Volunteers pitch in to re-paint Mildred Ave. K-8 School

Volunteer Cassidy Reilly. Tyler McManus photo.

Empowering People for Inclusive Communities (EPIC), a community service and leadership development group for youth with disabilities, held its fifth annual Boston Serve event on Saturday, Nov. 4 at the Mildred Ave. K-8 School in Mattapan.

EPIC’s group of young leaders, known as Service Warriors, was in control of the day as over 150 volunteers were divided into teams, each tasked with repainting walls inside certain classrooms.

At the end of the day, 16 classrooms were repainted. Also, 50 school supply kits were assembled for teachers by a designated group.

An opening ceremony preceded the service work. Speakers included State Sen. Linda Dorcena Forry, Mildred Ave. K-8 principal Andrew Rollins, Jeff Gentry, Director of Youth Services and Community Relations at Triangle, Inc. and current Service Warrior Jonah LeDuc.

“Your service makes a world of difference to our students, our school, and our community,” said Principal Rollins. “[Our students] will be parading in here at 7 a.m. Monday morning with smiles on their faces, and probably even brighter smiles when they get to their classrooms and see that they look much, much better than they did a day or two ago.”

Jeff Gentry touched on Triangle’s commitment to people with disabilities.

“This year, Triangle will help people with disabilities secure over 320 jobs in the community, and will provide comprehensive abuse prevention training through IMPACT:Ability for over 400 Boston Public School students,” Gentry said. “And one of the things we’re proudest of is we will graduate this class of Service Warriors in May and we will welcome another class of young leaders to lead the disability rights movement forward.”

Sen. Forry underlined the significance of the crowd’s choice to help others.

“You could be anywhere,” Forry said. “But you chose to be here, and to spend your time and energy helping others. And that’s what it’s about, isn’t it? It’s about helping others and seeing ourselves in other people…EPIC, you chose to use your ability to do this important work, and it will have a lasting effect on the people and the children in this community.”

Service Warrior Jonah LeDuc, student at Perkins School for the Blind in Watertown, impressed the crowd with his final thoughts.

“I became an EPIC Warrior because I wanted to make a difference in my community and be a part of a team that show its community that our disabilities do not define us,” he said. “We have gone to a food bank, assembled school supply kits, cleaned a park, and participated in many other activities to help the community.

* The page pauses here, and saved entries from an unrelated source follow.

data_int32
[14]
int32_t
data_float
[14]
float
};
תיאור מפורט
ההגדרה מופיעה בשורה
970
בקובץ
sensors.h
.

I feel very thankful to my God and to you that I am able to help, even if it is in small ways. It makes me very happy that as a team we are making the community a better place. If we set our minds to it, we can make a big impact.… It is great to know that we, the EPIC Service Warriors, are supported and we are not doing this alone.... Your contributions will make a big difference in a matter of hours for this school, and your fundraising effort will help us make our dream of building unity through our leadership and advocacy come true.”